**Exercise brief**
Please filter the entries and return only the lines that include "enfant".

**Source material**
╔══

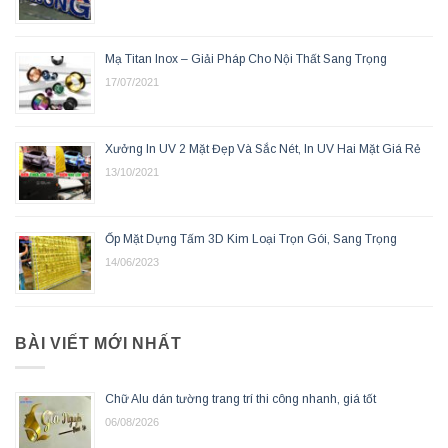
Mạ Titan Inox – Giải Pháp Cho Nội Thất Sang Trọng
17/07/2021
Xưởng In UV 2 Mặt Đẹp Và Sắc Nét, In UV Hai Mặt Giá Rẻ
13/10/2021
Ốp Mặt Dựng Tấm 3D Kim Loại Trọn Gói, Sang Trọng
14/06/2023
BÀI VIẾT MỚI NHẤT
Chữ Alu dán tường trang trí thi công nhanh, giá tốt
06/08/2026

╚══
╔══

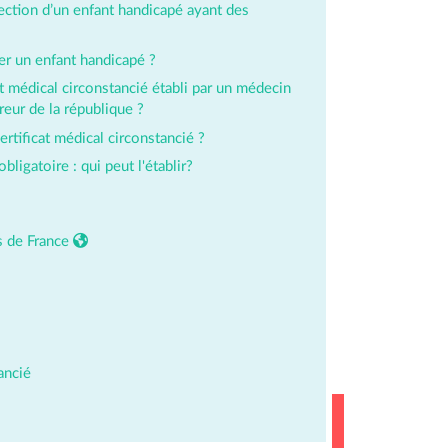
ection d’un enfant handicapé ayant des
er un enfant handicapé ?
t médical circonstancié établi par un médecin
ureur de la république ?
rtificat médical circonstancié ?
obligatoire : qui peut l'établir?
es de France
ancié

╚══

**Result of this task**
ection d’un enfant handicapé ayant des
er un enfant handicapé ?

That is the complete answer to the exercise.